Last night, the lovely women at Sydney Girl Geek Dinners were given a treat – a presentation by me 🙂
Between April and July, one very awesome team at Mi9 built the YouDecide9 site. It’s a project integrating Ninemsn, Twitter and the Nine Network’s audience in the lead-up to the federal election.
Quite literally, everything about the project was new to me. It’s built on node.js using CoffeeScript, deployed to Amazon Web Services using Beanstalk, and we used sass for the front end styles. But one of the most interesting things to me was the page’s responsiveness. It’s the first responsive site I’d ever built, and the concept is so natural that I can’t understand why we, citizens of the internet, haven’t caught on to this earlier.

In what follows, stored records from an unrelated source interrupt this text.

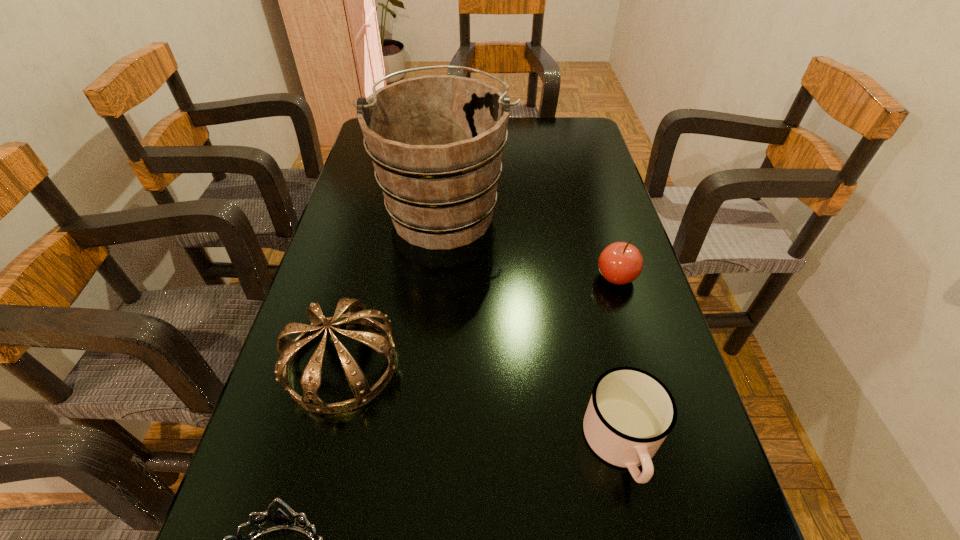 This screenshot has width=960, height=540. I want to click on empty space between the farthest object and the fourth nearest object, so click(x=531, y=244).

Identify the location of vacant space that's between the farthest object and the mug. tap(534, 328).

You are a GUI agent. You are given a task and a screenshot of the screen. Output one action in this format:
    pyautogui.click(x=<x>, y=<y>)
    Task: Click on the free spot between the apple and the mug
    
    Given the screenshot: What is the action you would take?
    pyautogui.click(x=619, y=360)

Where is `free area in between the taller tiara and the tallest object`? The image size is (960, 540). free area in between the taller tiara and the tallest object is located at coordinates (394, 288).

Where is `free space between the fourth shortest object and the farthest object`? This screenshot has height=540, width=960. free space between the fourth shortest object and the farthest object is located at coordinates (394, 288).

Select which object appears as the third closest to the second farthest object. Please provide its 2D coordinates. Your answer should be formatted as a tuple, i.e. [(x, y)], where the tuple contains the x and y coordinates of a point satisfying the conditions above.

[(358, 313)]

At what (x,y) coordinates should I click in order to perform the action: click on object that can be found as the closest to the mug. Please return your answer as a coordinate pair (x, y). The width and height of the screenshot is (960, 540). Looking at the image, I should click on (620, 263). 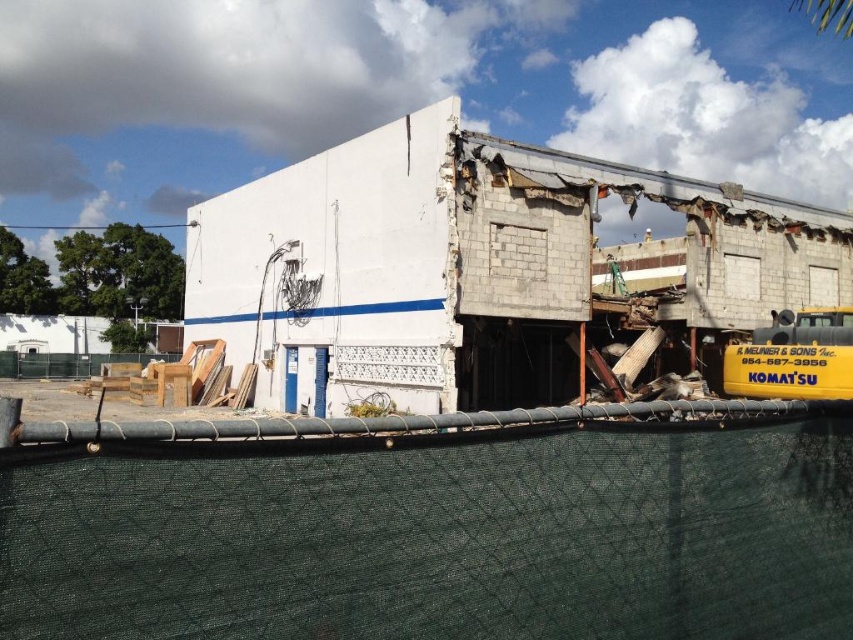 Question: Does white concrete building at center appear on the left side of yellow matte school bus at right?

Choices:
 (A) no
 (B) yes

Answer: (A)

Question: Which point is farther to the camera?

Choices:
 (A) (358, 184)
 (B) (822, 323)

Answer: (A)

Question: Does white concrete building at center have a larger size compared to yellow matte school bus at right?

Choices:
 (A) no
 (B) yes

Answer: (B)

Question: Does white concrete building at center have a larger size compared to yellow matte school bus at right?

Choices:
 (A) yes
 (B) no

Answer: (A) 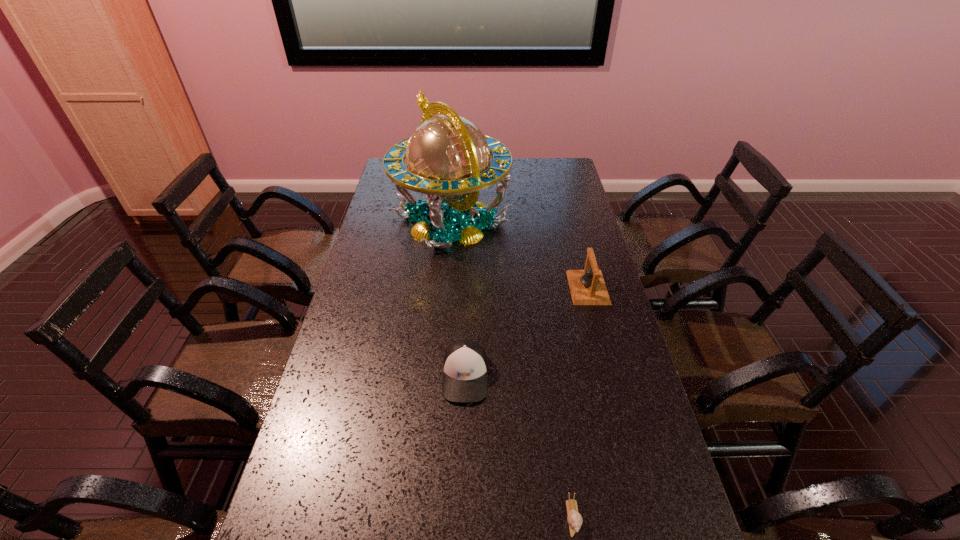 Image resolution: width=960 pixels, height=540 pixels. I want to click on vacant space that's between the third farthest object and the bell, so click(527, 332).

Locate an element on the screen. This screenshot has width=960, height=540. free space between the shortest object and the second farthest object is located at coordinates (580, 402).

What are the coordinates of `blank region between the globe and the second shortest object` in the screenshot? It's located at (458, 298).

Where is `free spot between the tallest object and the nearest object`? The width and height of the screenshot is (960, 540). free spot between the tallest object and the nearest object is located at coordinates (512, 369).

The width and height of the screenshot is (960, 540). Identify the location of vacant space in between the rightmost object and the escargot. (580, 402).

Locate an element on the screen. This screenshot has height=540, width=960. object that is the third closest one to the shortest object is located at coordinates (448, 158).

I want to click on object that stands as the third closest to the second shortest object, so click(448, 158). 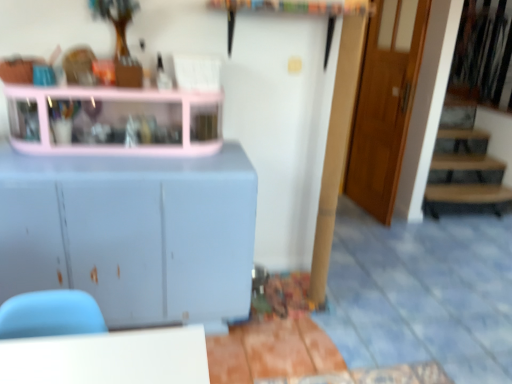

If you go to the website and make your browser window larger and smaller, you’ll see that it adjusts to fit. That’s responsive design in a nutshell. The user always has a great experience, no matter what device they’re using. Mobile browsing experiences have traditionally been the second-rate versions of their desktop cousins, but responsive design solves all of that. And, with mobile internet usage predicted to overtake desktop internet usage this year, it’s an increasing problem that people need to tackle.
From my perspective, the most interesting points from our project were:
- Designing for mobile first, since it’s the one with the most limited resources
- Adjusting the mobile version of the site to the desktop design took around 15% more effort (a win compared to the effort of building two entirely separate sites, one for desktop and one for mobile)
- The range of CSS media queries available is incredible. We generally queried the screen width to adjust our content.
- The Viewport Resizer Bookmarklet, an extremely handy tool for testing responsive sites.
The slides for my presentation are available on prezi. Thanks so much to the Sydney Girl Geek Dinners group for being a wonderful audience.